Mold on Microgreens
What is Mold
The purpose of mold is to break down dead matter. Mold is a spider-web like structure that builds up in warm, wet and dark environments. It feels slimy when touched and has a musty smell.
What is damping off
It is the death of young seedlings as a result of a fungal infection encouraged by damp conditions. Damping off typically happens during the first week of germination and can be detected if you see the stems turning brown or mushy.
Is it Mold or root hair?
Certain microgreens like amaranth have root hair on the roots to help uptake the nutrients. The root hair has a hairy fuzzy structure (not spider-web) and it is only on the roots so it is easy to detect if it's mold or just root hair. The mold makes your microgreens smelly (musty smell). The mold will generally be on small patch(es) while root hair will be throughout your tray.
If you are still confused if it is root hair or mold, just spray some water over it. If its root hair, it will disappear after the rinse, and come back in a few hours. If it does not disappear, its mold.
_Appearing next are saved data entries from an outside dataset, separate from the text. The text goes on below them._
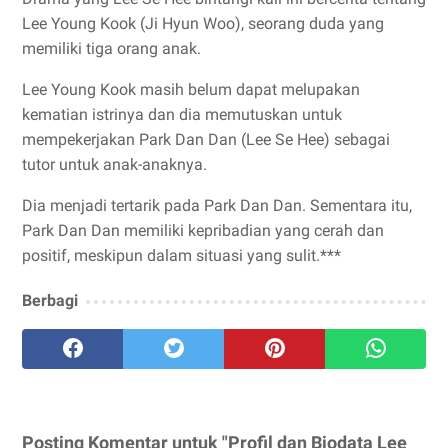
Lee Young Kook (Ji Hyun Woo), seorang duda yang
memiliki tiga orang anak.
Lee Young Kook masih belum dapat melupakan
kematian istrinya dan dia memutuskan untuk
mempekerjakan Park Dan Dan (Lee Se Hee) sebagai
tutor untuk anak-anaknya.
Dia menjadi tertarik pada Park Dan Dan. Sementara itu,
Park Dan Dan memiliki kepribadian yang cerah dan
positif, meskipun dalam situasi yang sulit.***
Berbagi
Posting Komentar untuk "Profil dan Biodata Lee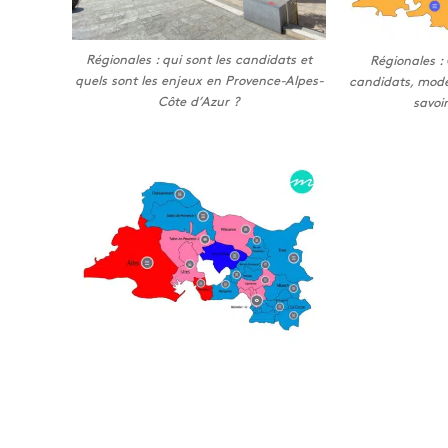
Régionales : qui sont les candidats et
Régionales :
quels sont les enjeux en Provence-Alpes-
candidats, mode
Côte d’Azur ?
savoir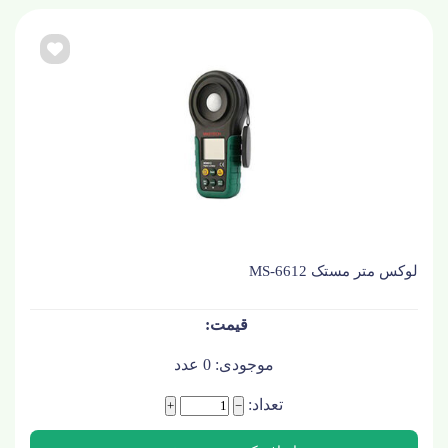
لوکس متر مستک MS-6612
موجودی:
0
عدد
تعداد:
+
−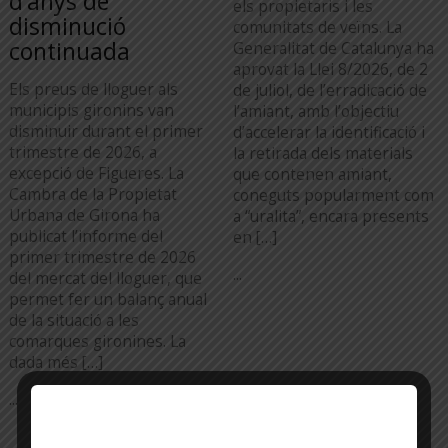
d’anys de
els propietaris i les
disminució
comunitats de veïns. La
continuada
Generalitat de Catalunya ha
aprovat la Llei 8/2026, de 2
Els preus de lloguer als
de juliol, de l’erradicació de
municipis gironins van
l’amiant, amb l’objectiu
disminuir durant el primer
d’accelerar la identificació i
trimestre de 2026, a
la retirada dels materials
excepció de Figueres. La
que contenen amiant,
Cambra de la Propietat
coneguts popularment com
Urbana de Girona ha
a “uralita”, encara presents
publicat l’informe del
en […]
primer trimestre de 2026
...
del mercat del lloguer, que
permet fer un balanç anual
de la situació a les
comarques gironines. La
dada més […]
...
TOTA L'ACTUALITAT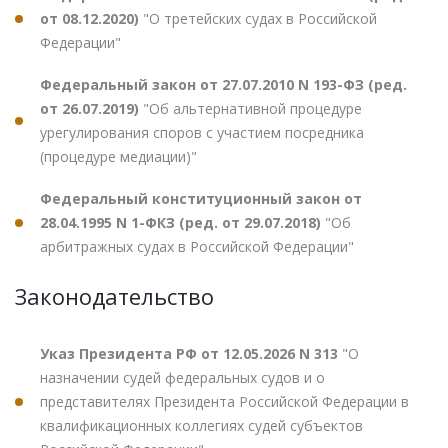
от 08.12.2020)
"О третейских судах в Российской
Федерации"
Федеральный закон от 27.07.2010 N 193-ФЗ (ред.
от 26.07.2019)
"Об альтернативной процедуре
урегулирования споров с участием посредника
(процедуре медиации)"
Федеральный конституционный закон от
28.04.1995 N 1-ФКЗ (ред. от 29.07.2018)
"Об
арбитражных судах в Российской Федерации"
Законодательство
Указ Президента РФ от 12.05.2026 N 313
"О
назначении судей федеральных судов и о
представителях Президента Российской Федерации в
квалификационных коллегиях судей субъектов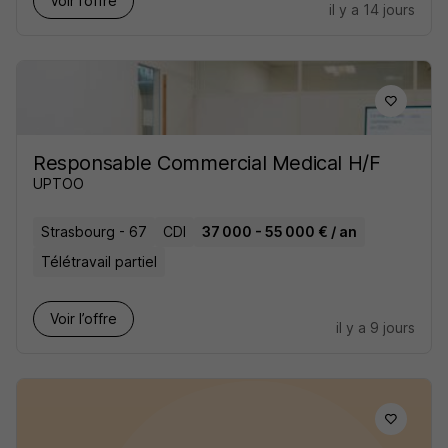
Voir l’offre
il y a 14 jours
Responsable Commercial Medical H/F
UPTOO
Strasbourg - 67
CDI
37 000 - 55 000 € / an
Télétravail partiel
Voir l’offre
il y a 9 jours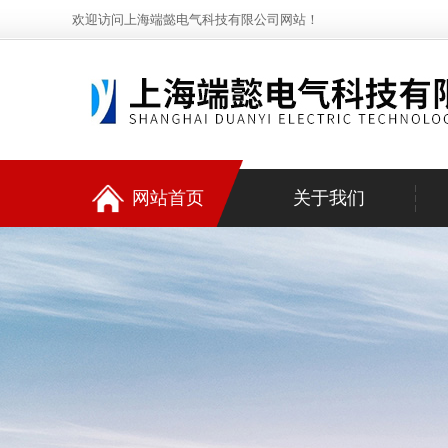
欢迎访问上海端懿电气科技有限公司网站！
网站首页
关于我们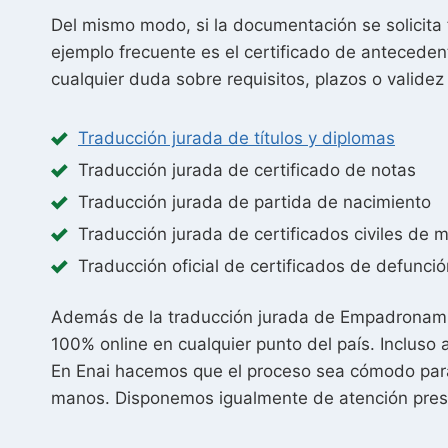
Del mismo modo, si la documentación se solicita
ejemplo frecuente es el certificado de anteceden
cualquier duda sobre requisitos, plazos o validez 
Traducción jurada de títulos y diplomas
Traducción jurada de certificado de notas
Traducción jurada de partida de nacimiento
Traducción jurada de certificados civiles de 
Traducción oficial de certificados de defunció
Además de la traducción jurada de Empadronamien
100% online en cualquier punto del país. Incluso a
En Enai hacemos que el proceso sea cómodo para 
manos. Disponemos igualmente de atención prese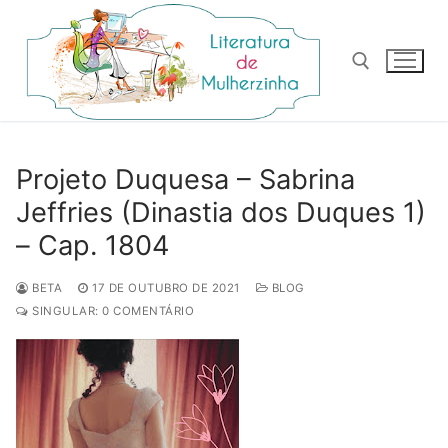
Pular
para
o
conteúdo
Pesquisar por:
Projeto Duquesa – Sabrina
Jeffries (Dinastia dos Duques 1)
– Cap. 1804
BETA
17 DE OUTUBRO DE 2021
BLOG
SINGULAR: 0 COMENTÁRIO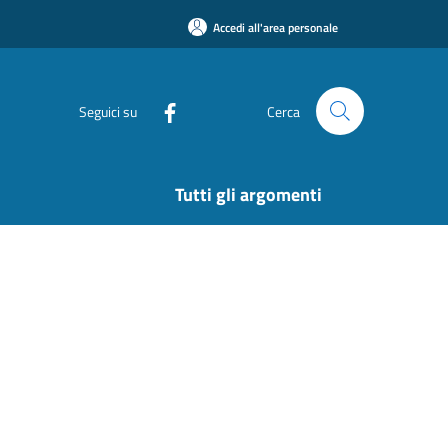
Accedi all'area personale
Seguici su
Cerca
Tutti gli argomenti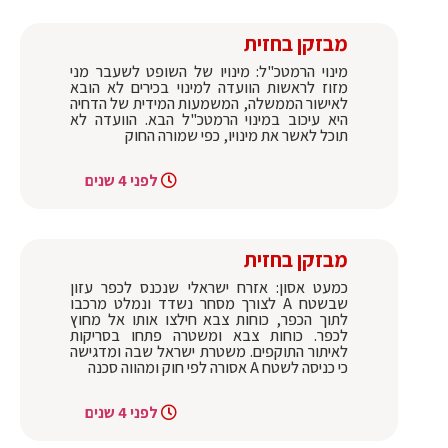
מבזקן בחזית
מינוי הרמטכ"ל: מינויו של השופט לשעבר מני
מזוז לראשות הוועדה למינוי בכירים לא הובא
לאישור הממשלה, המשמעות המידית של הדחיה
היא עיכוב במינוי הרמטכ"ל הבא. הוועדה לא
תוכל לאשר את מינויו, כפי שמורה החוק
לפני 4 שנים
מבזקן בחזית
כמעט אסון: אזרח ישראלי שנכנס לכפר עזון
שבשטח A לצורך מסחר נשדד ונמלט מרכבו
לתוך הכפר, כוחות צבא חילצו אותו אל מחוץ
לכפר. כוחות צבא ומשטרה פתחו בסריקות
לאיתור התוקפים. משטרת ישראל שבה ומדגישה
כי כניסה לשטח A אסורה לפי חוק ומהווה סכנה
לפני 4 שנים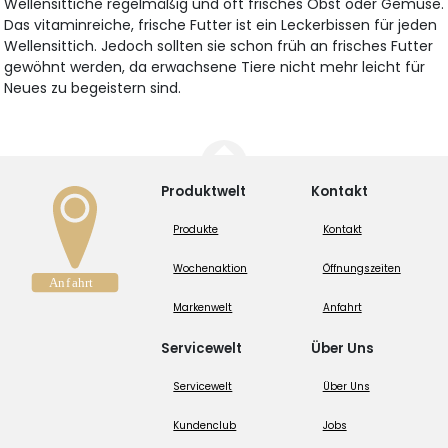
Wellensittiche regelmäßig und oft frisches Obst oder Gemüse.
Das vitaminreiche, frische Futter ist ein Leckerbissen für jeden
Wellensittich. Jedoch sollten sie schon früh an frisches Futter
gewöhnt werden, da erwachsene Tiere nicht mehr leicht für
Neues zu begeistern sind.
Produktwelt
Kontakt
Produkte
Kontakt
Wochenaktion
Öffnungszeiten
Markenwelt
Anfahrt
Servicewelt
Über Uns
Servicewelt
Über Uns
Kundenclub
Jobs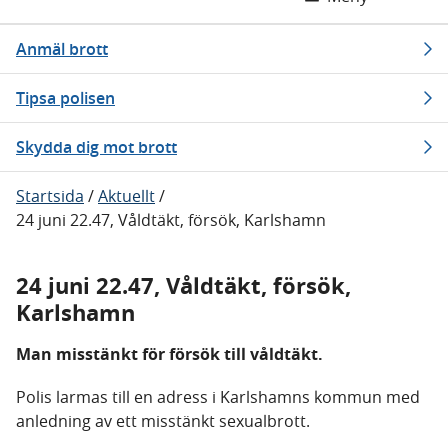
Anmäl brott
Tipsa polisen
Skydda dig mot brott
Startsida
/
Aktuellt
/
24 juni 22.47, Våldtäkt, försök, Karlshamn
24 juni 22.47, Våldtäkt, försök,
Karlshamn
Man misstänkt för försök till våldtäkt.
Polis larmas till en adress i Karlshamns kommun med
anledning av ett misstänkt sexualbrott.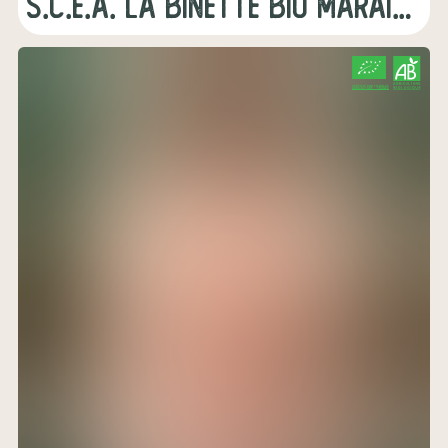
s.c.e.a. la binette bio maraichage
CERTIFIÉ PAR FR-BIO-01
AGRICULTURE FRANCE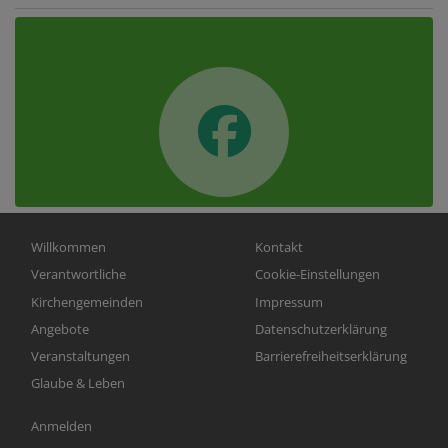
Hauptnavigation
Fußbereichsmenü
Willkommen
Kontakt
Verantwortliche
Cookie-Einstellungen
Kirchengemeinden
Impressum
Angebote
Datenschutzerklärung
Veranstaltungen
Barrierefreiheitserklärung
Glaube & Leben
Benutzermenü
Anmelden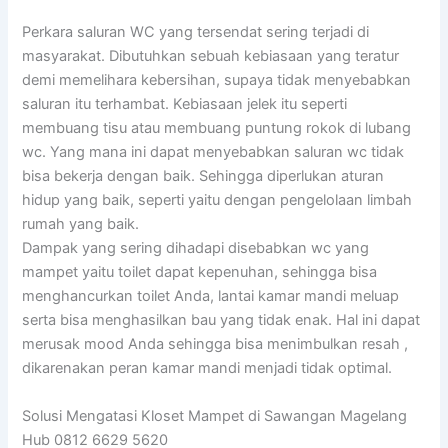
Perkara saluran WC yang tersendat sering terjadi di
masyarakat. Dibutuhkan sebuah kebiasaan yang teratur
demi memelihara kebersihan, supaya tidak menyebabkan
saluran itu terhambat. Kebiasaan jelek itu seperti
membuang tisu atau membuang puntung rokok di lubang
wc. Yang mana ini dapat menyebabkan saluran wc tidak
bisa bekerja dengan baik. Sehingga diperlukan aturan
hidup yang baik, seperti yaitu dengan pengelolaan limbah
rumah yang baik.
Dampak yang sering dihadapi disebabkan wc yang
mampet yaitu toilet dapat kepenuhan, sehingga bisa
menghancurkan toilet Anda, lantai kamar mandi meluap
serta bisa menghasilkan bau yang tidak enak. Hal ini dapat
merusak mood Anda sehingga bisa menimbulkan resah ,
dikarenakan peran kamar mandi menjadi tidak optimal.
Solusi Mengatasi Kloset Mampet di Sawangan Magelang
Hub 0812 6629 5620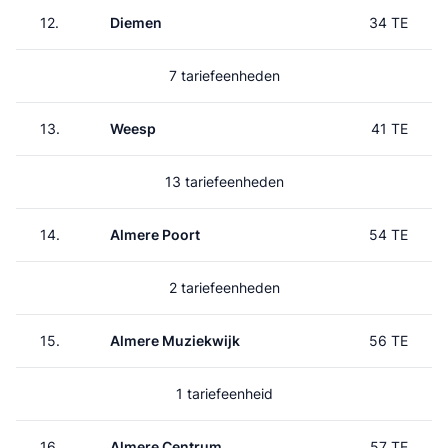
12.
Diemen
34 TE
7 tariefeenheden
13.
Weesp
41 TE
13 tariefeenheden
14.
Almere Poort
54 TE
2 tariefeenheden
15.
Almere Muziekwijk
56 TE
1 tariefeenheid
16.
Almere Centrum
57 TE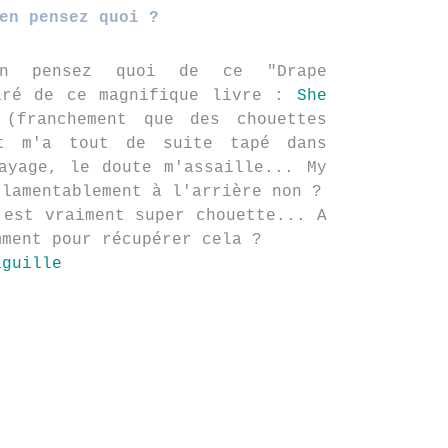
en pensez quoi ?
en pensez quoi de ce "Drape
iré de ce magnifique livre :
She
(franchement que des chouettes
et m'a tout de suite tapé dans
ayage, le doute m'assaille... My
 lamentablement à l'arrière non ?
 est vraiment super chouette... A
mment pour récupérer cela ?
iguille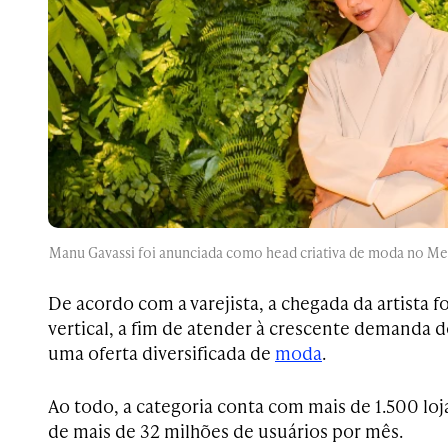
Manu Gavassi foi anunciada como head criativa de moda no Mer
De acordo com a varejista, a chegada da artista f
vertical, a fim de atender à crescente demanda
uma oferta diversificada de
moda
.
Ao todo, a categoria conta com mais de 1.500 lojas
de mais de 32 milhões de usuários por mês.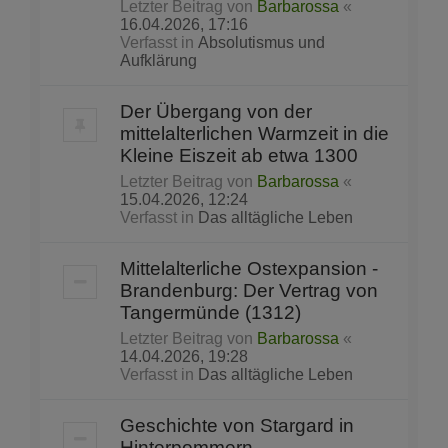
Letzter Beitrag von
Barbarossa
«
16.04.2026, 17:16
Verfasst in
Absolutismus und
Aufklärung
Der Übergang von der
mittelalterlichen Warmzeit in die
Kleine Eiszeit ab etwa 1300
Letzter Beitrag von
Barbarossa
«
15.04.2026, 12:24
Verfasst in
Das alltägliche Leben
Mittelalterliche Ostexpansion -
Brandenburg: Der Vertrag von
Tangermünde (1312)
Letzter Beitrag von
Barbarossa
«
14.04.2026, 19:28
Verfasst in
Das alltägliche Leben
Geschichte von Stargard in
Hinterpommern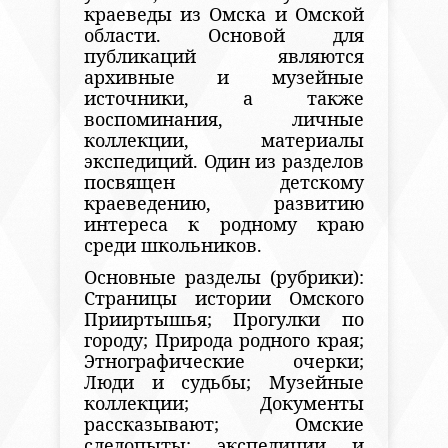
краеведы из Омска и Омской
области. Основой для
публикаций являются
архивные и музейные
источники, а также
воспоминания, личные
коллекции, материалы
экспедиций. Один из разделов
посвящен детскому
краеведению, развитию
интереса к родному краю
среди школьников.
Основные разделы (рубрики):
Страницы истории Омского
Прииртышья; Прогулки по
городу; Природа родного края;
Этнографические очерки;
Люди и судьбы; Музейные
коллекции; Документы
рассказывают; Омские
следопыты: экспедиции и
Check out this YouTube short on Mold.
Why mold occurs in microgreens
A combination of following things can build mold and fungi in microgreens:
- Improper drainage or overwatering
- Poor air circulation
- Dark environment
- High seed density leads to inefficient drainage and poor ventilation that leads to root rot. If the seeds are overlapping, the top seeds start to germinate, and the bottom seeds start to rot.
- Mold loves humidity. If you have high humidity (more than 50%), the microgreens are going to get damp.
Where does mold grow on Microgreens
Mold grows on seed hulls, stems, or leaves of the microgreens. If it is only on the roots, it's very likely just root hairs and not mold.
How to prevent Mold in microgreens
Follow these steps to prevent mold in your microgreens:
- Never let the tray become soaking wet. Overwatering leads to excess moisture which creates Mold
- Water from the top during germination, water from the bottom during vegetation. It prevents mold and rot on foliage and stem.
- Keep the room temperature between 68–75°F/20–24C° and humidity at 35% to 50%.
- Use a fan to provide air flow, to keep the spore moving.
- If you don’t have a fan, use shallow trays instead of deep ones so the base of the plant is closer to the top of the tray. This will encourage air flow across the base of the plant where most of the mold problems typically occur.
- Use a dehumidifier to keep the humidity in the range of 40 to 60%.
- Fill the tray with water to test if the drainage holes are not blocked.
- Try seeding less densely than before.
- If most of your seeds don’t germinate, that will cause mold as the purpose of mold is to break down dead matter. Use high quality seeds that have details about when the seed was harvested, the germination rate, lot no. (so that it is trackable) if something goes wrong with one batch of seeds.
- Try using soilless growing medium like a combination of peat moss and perlite that provide better drainage.
- During the blackout phase of seed development, only mist some water that is enough for germination. Overwatering while keeping the tray in the dark is the ideal condition and the most common time when you could see mold in your microgreens.
- Weight your seeds before planting so you always keep the same seed density everytime you grow.
What to do when microgreens get mold
Just toss the tray that has been contaminated with mold. Some growers use 33% hydrogen peroxide (in a spray bottle diluted to 3%) or grapeseed oil to mitigate light mold.
Instead of thinking about saving a molded microgreens crop, it is better to think of what modifications you need to make in your grow space and your seeds to prevent the mold in the first place.
Clean the tray and then disinfect the tray with H2O2 (hydrogen peroxide).